Scan the records for the line containing "planificación con diseños". From there through the last line, write out each line exactly.

(Records supplied begins)

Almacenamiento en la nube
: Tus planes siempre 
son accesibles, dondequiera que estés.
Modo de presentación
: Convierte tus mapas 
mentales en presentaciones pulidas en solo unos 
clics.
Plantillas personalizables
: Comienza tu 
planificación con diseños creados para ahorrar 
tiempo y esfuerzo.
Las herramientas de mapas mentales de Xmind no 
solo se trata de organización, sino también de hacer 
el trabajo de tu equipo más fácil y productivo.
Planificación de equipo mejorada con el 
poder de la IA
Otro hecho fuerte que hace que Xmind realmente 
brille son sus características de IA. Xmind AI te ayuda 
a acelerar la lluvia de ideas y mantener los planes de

(Records supplied ends)

Answer space →
planificación con diseños creados para ahorrar 
tiempo y esfuerzo.
Las herramientas de mapas mentales de Xmind no 
solo se trata de organización, sino también de hacer 
el trabajo de tu equipo más fácil y productivo.
Planificación de equipo mejorada con el 
poder de la IA
Otro hecho fuerte que hace que Xmind realmente 
brille son sus características de IA. Xmind AI te ayuda 
a acelerar la lluvia de ideas y mantener los planes de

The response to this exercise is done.